The spectacular display of the capital cherry trees of this year is but a happy, distant memory and the gardens of Washington have that hot, exhausted look of August, escaping into a rare gardening book is in order. The Cullman Library has a survivor of an ephemeral form of publication—nursery trade catalogs—that are valuable not only for their pictures (documenting different techniques of illustrating processes) but as research sources on introduction of plants into the trade as well as trends in horticultural fashion. L. Boehmer & Co. in Yokohama, Japan, produced for the 1899-1900 season the Catalogue of Japanese lilybulbs, iris and other flower roots, trees, shrubs, plants, seeds, etc.
Bonsai trees were just beginning to be imported into the United States in the late nineteenth century. One of the earliest collections, bought in 1913 from the Yokohama Nursery by the departing American Ambassador, is at Harvard University’s Arnold Arboretum. And Washington’s famed cherry trees were a gift to the city from Tokyo in 1912. There were examples of importations from the mid-nineteenth century. Famed botanist and plant explorer David Fairchild and his wife, Marian, the younger daughter of the Smithsonian’s own Alexander Graham Bell, did much to beautify Washington, D.C. Along with their friend Barbour Lathrop, they introduced various varieties of Japanese cherries to the United States in 1903 and 1905, again from the Yokohama Nursery. Some of these were planted in the Fairchild’s home in nearby Chevy Chase, Maryland. For more on this history, with links to the Library of Congress’s research on the first cherry trees in the District, please click here.

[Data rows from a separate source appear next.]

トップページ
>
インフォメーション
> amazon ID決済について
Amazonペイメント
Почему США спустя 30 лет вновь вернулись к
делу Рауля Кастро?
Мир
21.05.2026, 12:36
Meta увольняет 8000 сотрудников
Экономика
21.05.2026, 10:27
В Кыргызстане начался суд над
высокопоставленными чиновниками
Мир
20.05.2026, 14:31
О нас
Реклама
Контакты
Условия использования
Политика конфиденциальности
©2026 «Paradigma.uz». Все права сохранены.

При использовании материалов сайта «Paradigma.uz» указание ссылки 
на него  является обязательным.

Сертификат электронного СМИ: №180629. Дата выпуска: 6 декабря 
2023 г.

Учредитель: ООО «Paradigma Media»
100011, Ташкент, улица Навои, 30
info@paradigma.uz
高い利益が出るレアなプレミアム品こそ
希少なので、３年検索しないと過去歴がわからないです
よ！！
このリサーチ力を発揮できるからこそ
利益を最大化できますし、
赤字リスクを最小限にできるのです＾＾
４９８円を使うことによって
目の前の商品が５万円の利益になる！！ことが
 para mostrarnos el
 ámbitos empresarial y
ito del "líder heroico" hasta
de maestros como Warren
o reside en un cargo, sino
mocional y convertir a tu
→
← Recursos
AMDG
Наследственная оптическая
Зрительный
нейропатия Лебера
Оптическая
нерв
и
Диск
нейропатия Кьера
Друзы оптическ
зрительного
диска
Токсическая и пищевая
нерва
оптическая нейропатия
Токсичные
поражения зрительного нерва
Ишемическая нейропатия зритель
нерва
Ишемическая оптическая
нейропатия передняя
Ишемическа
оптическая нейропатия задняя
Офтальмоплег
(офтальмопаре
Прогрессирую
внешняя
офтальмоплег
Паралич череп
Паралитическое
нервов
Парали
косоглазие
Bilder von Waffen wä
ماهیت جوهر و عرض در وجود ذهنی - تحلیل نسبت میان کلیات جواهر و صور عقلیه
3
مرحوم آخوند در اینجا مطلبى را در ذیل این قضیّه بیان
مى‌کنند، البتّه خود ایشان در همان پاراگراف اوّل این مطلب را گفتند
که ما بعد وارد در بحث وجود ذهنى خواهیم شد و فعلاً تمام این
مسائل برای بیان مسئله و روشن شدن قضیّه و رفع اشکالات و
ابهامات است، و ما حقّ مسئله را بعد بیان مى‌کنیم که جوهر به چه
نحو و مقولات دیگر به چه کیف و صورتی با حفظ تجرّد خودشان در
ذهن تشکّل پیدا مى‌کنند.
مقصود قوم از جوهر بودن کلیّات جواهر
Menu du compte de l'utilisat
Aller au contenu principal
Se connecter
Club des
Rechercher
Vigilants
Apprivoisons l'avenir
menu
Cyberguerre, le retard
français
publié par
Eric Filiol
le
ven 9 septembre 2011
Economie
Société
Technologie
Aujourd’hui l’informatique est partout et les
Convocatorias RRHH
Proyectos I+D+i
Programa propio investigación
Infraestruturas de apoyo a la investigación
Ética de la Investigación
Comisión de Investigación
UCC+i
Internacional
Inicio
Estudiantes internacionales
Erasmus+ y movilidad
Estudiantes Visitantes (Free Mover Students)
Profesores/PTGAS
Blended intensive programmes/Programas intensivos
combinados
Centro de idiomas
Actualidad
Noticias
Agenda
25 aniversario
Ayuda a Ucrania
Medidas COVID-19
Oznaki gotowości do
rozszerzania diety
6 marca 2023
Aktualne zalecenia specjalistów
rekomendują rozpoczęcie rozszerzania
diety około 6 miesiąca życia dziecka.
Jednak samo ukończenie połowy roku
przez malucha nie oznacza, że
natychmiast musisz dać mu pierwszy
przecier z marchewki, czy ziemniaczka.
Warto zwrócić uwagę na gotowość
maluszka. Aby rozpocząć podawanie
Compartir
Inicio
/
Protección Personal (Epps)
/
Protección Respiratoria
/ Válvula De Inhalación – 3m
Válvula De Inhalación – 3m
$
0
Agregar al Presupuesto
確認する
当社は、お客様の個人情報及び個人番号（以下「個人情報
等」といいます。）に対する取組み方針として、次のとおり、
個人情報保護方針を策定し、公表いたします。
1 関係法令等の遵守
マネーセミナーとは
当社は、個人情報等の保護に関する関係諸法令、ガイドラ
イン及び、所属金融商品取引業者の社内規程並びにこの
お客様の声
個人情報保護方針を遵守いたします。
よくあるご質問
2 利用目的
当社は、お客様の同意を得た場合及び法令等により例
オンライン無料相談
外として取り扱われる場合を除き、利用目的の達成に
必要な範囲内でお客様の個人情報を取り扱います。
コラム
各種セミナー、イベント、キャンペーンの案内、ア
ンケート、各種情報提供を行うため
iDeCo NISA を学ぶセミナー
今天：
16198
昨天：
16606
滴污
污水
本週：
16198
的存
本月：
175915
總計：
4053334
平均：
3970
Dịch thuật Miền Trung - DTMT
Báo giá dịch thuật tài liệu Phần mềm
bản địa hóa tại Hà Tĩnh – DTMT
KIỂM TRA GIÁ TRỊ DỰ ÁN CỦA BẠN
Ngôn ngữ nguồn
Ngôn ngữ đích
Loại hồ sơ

This example, along with other nursery catalogs in the Smithsonian Libraries, can also reveal hints at the propagation history of specific plants, seed cleaning, packing and shipping methods, and prices, as well as changing styles in landscape design. Or, rather than research, the catalogs can provide inspiration—one can dream of a time of planting something new and exotic and while wandering around the gardens, enjoying cool weather.